Wyld FLASH – November 13th 2020
By Russell Hemmell
Distant voices from outside the palace. Sounds of approaching footsteps, squelching around in the mud. They’re coming.
Their features and attire may vary, from casual to posh or even extravagant at times, but their behaviour never does. They’re all loud, rude, uncouth -when not downright obnoxious, like tourists in lands whose cultures they ignore and respect even less. When I’m in a bad mood -which is often the case -I call them intruders. Otherwise, I stick to a more appropriate definition: muttonheads.
That they end in a bad, bad way is not a surprise. I don’t have to do a great deal to make it happen; they’re food-for-worms from the moment they glimpse at the blackened slates of the rooftop.
A man and a woman, this time; but it’s not a romantic escape they’re here for. They’re on the hunt.
“What a place. Look at this iron gate, at its gravures. I bet it gets back to centuries ago,” the man says, removing the chain that keeps it closed and gaining admission to the courtyard. The padlock has been forced and cracked open for a long time, but a chain remains a chain and should be taken more seriously. Why try to prevent access in the first place if there’s no apparent reason?
The woman waves at him as if he were an annoying mosquito. “The villa is not this old. It only looks old because it’s in shambles.”
Her chin rises to indicate the derelict façade. And derelict it is. More than a few sections of the manor have crumbled down under the weight of the inclement weather this region is so infamous for. Fancy colonnades in the outside patio are now just dark stumps in the courtyard. Brittle marbles and broken stones are everywhere.
Apart from that, she’s dead wrong. Soon, she’ll be dead tout-court.
“The park predates the building,” the man says it with a voice in between factual and cautious.
His eyes wander over the unkempt green expanse that lay behind the wall. If the palace is nested in a crown of willows, the rest is only a featureless ground, where stumps of stones surface here and there. He points to the far-away section, just beside the backyard. “Over there. You see that ancient Celtic cross? It makes me think of the 18th century, or even earlier…”

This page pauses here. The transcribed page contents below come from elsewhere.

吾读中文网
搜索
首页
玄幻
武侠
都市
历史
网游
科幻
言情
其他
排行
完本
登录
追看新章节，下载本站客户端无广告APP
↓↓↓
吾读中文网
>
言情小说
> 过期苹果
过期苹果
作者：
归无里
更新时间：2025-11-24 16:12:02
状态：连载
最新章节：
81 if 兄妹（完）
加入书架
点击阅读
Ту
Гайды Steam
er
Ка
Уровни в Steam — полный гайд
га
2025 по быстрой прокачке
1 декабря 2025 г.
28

“Nah. Just the leftover of a party in costume, if you want my opinion. This is what I intend to do when I renovate this ruin.” The woman’s voice has a sarcastic tone. “Who would be such an idiot to build a villa this size without also redoing the external premises?”
An idiot, of course.
One who would also, for example, slam his brand-new palace over an ancient, deconsecrated cemetery without thinking twice. And this has not even been the dumbest thing he has done.
The rusted gate is now wide open like a gaping hole or the Hell’s fiery mouth, and the two plod on the uneven, leaf-covered path. I’m almost anxious to hear what they’ve come for. With their inquisitive attitude, their expensive cameras dangling from their necks, and their refined shoes, they’re a far cry from the usual staple I welcome here. The woman stops just in front of the massive oak door, her feet cracking on the doorstep, whose wood has rotted away for the damp and the incessant rain of New England’s winters. The man follows her up and trips over the misshapen second step.

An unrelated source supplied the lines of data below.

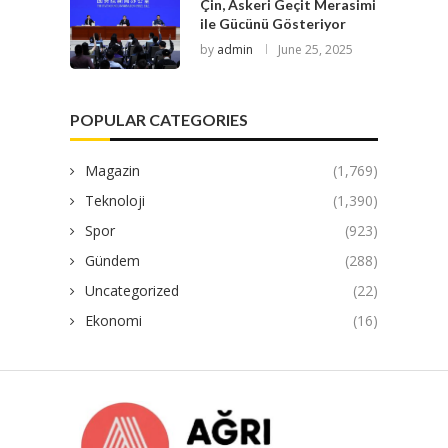
Çin, Askeri Geçit Merasimi
ile Gücünü Gösteriyor
by
admin
June 25, 2025
POPULAR CATEGORIES
Magazin
(1,769)
Teknoloji
(1,390)
Spor
(923)
Gündem
(288)
Uncategorized
(22)
Ekonomi
(16)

“Careful, Jay. If the doorway is in this condition, imagine the rest. I don’t want to leave because you’ve broken your ankle.” The woman keeps the door open with one hand while the other rummages through her bag and produces a torchlight. “Let’s explore the basement first. Then we’ll check if the staircase is good enough to sustain our weight and get upstairs.”
Jay-man doesn’t seem to share his partner’s enthusiasm but obeys.
They step in, the white light of the torch hitting the discoloured walls of the hall and making it look even more dilapidated than it is. The pervasive smell of mould and decaying furniture makes the man’s nose twitch.
“How did you find this place, Celina? I’ve surveyed most of the abandoned properties of this region and found nothing older than the 1870s. Without you taking me here, I would not even-”
“Is it not on the map? Good, because somebody else would have already snapped it up otherwise.” The noise of their footsteps dies for a moment, and a second later an oil lamp lights up, illuminating the premises. “It’s not that old, Jay, I’ve told you already. You wouldn’t find this kind of armchairs and cupboards otherwise.”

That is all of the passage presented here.